Will Cheveldayoff feel enough pressure from an increasingly antsy fan base to return to the playoffs that he spends on a veteran goaltender to work alongside Connor Hellebuyck? Perhaps Halak could be had at a discount if Snow would rather spend his millions elsewhere?
The Jets are hardly a cap team, but they have enough room to take on a year of bad money in 2017-18. After that, the price on core pieces Bryan Little, Nikolaj Ehlers and Jacob Trouba—all free agents in summer 2018—goes up.
New Jersey Devils Projected 2017-18 cap space: $21.33 million
Guiding a rebuilding squad in the sport’s toughest division, GM Ray Shero knows the Devils’ future is not now. The Devils won the draft lottery and have five extra picks in the next two years.

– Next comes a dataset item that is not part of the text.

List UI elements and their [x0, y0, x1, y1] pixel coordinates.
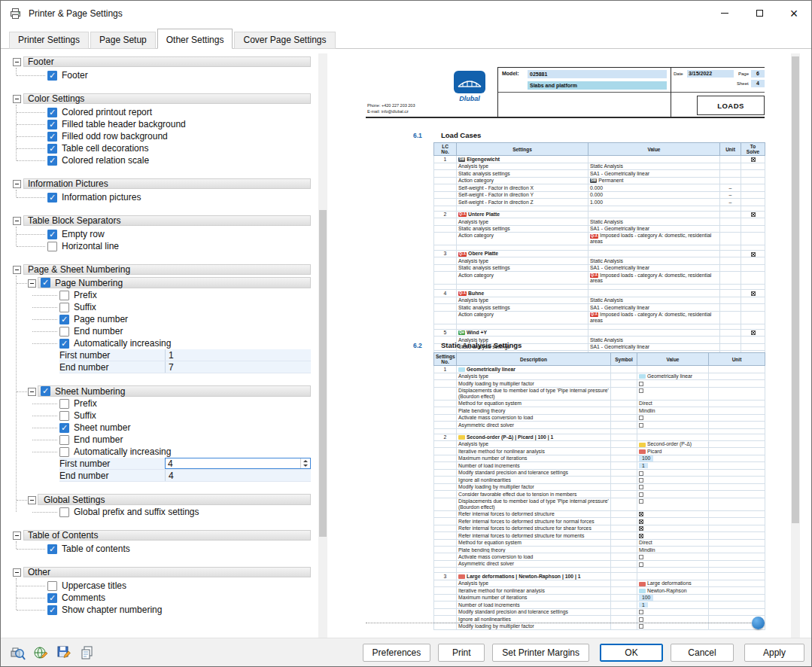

They need to spend a bit on Keith Kinkaid or another backup goalie for Cory Schneider (who, reportedly, is not on the trade block) and give a nice raise to 22-year-old RFA defenceman Damon Severson.
But even with bad-on-paper contracts to Travis Zajac and Ryane Clowe on the books, Shero has the ability to swallow some bad money if it accelerates the rebuild.
Arizona Coyotes Projected 2017-18 cap space: $25.87 million
No team has been so quick to use its cap space as a weapon than the Coyotes. Now that John Chayka is free of Datsyuk and Pronger’s contracts (but, hey, they’re still paying Bolland for two more seasons), you wonder if the NHL’s youngest GM would feel comfortable swallowing more bad money for a delayed payoff.
The ‘Yotes have plenty of young, cheap labour up front. Max Domi, Lawson Crouse and Christian Dvorak are all on their entry-level deals, and Memorial Cup MVP Dylan Strome should make the cut in the fall.
But familiar veterans Radim Vrbata, 35, and Shane Doan, 40, are both headed to unrestricted free agency and there’s no guarantee they come back. Some experience should be added to the mix. The Islanders and Blackhawks have plenty of 30-something forwards. Maybe Hartnell is a good fit here, if the Jackets toss in a pick or prospect.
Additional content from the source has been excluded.